*** Dataset records Section Begins ***

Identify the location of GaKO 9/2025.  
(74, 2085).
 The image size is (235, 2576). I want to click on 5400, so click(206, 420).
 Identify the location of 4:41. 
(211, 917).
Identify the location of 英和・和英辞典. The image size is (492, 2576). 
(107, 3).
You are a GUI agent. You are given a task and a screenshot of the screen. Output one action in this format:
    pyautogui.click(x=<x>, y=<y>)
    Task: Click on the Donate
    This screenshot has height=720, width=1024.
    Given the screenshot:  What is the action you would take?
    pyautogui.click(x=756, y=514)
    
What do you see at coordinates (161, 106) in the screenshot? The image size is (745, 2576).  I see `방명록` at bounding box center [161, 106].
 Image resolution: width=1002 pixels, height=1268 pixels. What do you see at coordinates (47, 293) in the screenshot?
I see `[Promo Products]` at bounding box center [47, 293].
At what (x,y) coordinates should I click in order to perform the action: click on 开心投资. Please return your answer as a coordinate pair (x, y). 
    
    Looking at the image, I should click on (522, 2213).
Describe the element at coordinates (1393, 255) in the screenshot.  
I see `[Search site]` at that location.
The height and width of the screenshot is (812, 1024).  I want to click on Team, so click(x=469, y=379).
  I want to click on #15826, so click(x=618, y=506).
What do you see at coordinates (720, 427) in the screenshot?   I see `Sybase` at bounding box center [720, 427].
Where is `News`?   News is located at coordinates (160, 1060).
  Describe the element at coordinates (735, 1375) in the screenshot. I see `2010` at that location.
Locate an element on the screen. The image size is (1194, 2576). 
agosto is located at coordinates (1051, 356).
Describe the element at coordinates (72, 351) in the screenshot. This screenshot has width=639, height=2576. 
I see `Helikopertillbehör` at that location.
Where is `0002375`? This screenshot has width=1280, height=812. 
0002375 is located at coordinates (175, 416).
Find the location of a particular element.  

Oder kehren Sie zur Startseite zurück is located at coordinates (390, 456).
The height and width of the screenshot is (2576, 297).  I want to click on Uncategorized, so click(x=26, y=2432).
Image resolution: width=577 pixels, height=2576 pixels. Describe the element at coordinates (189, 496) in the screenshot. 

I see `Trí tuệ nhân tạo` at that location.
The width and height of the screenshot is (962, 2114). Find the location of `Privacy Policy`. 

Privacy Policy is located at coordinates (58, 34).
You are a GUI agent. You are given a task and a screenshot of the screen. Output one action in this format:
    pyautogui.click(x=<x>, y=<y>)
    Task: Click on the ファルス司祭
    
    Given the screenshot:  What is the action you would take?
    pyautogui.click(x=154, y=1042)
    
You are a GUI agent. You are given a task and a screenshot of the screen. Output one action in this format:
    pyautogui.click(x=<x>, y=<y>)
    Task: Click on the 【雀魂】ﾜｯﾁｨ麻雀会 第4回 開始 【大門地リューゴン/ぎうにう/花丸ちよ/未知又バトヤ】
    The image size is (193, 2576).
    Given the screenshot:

*** Dataset records Section Ends ***

Action item: Output only the lines running from the line with "Task: Click on the 【雀魂】ﾜｯﾁｨ麻雀会" through the final line of the data, inclusive.

Written solution:
    Task: Click on the 【雀魂】ﾜｯﾁｨ麻雀会 第4回 開始 【大門地リューゴン/ぎうにう/花丸ちよ/未知又バトヤ】
    The image size is (193, 2576).
    Given the screenshot:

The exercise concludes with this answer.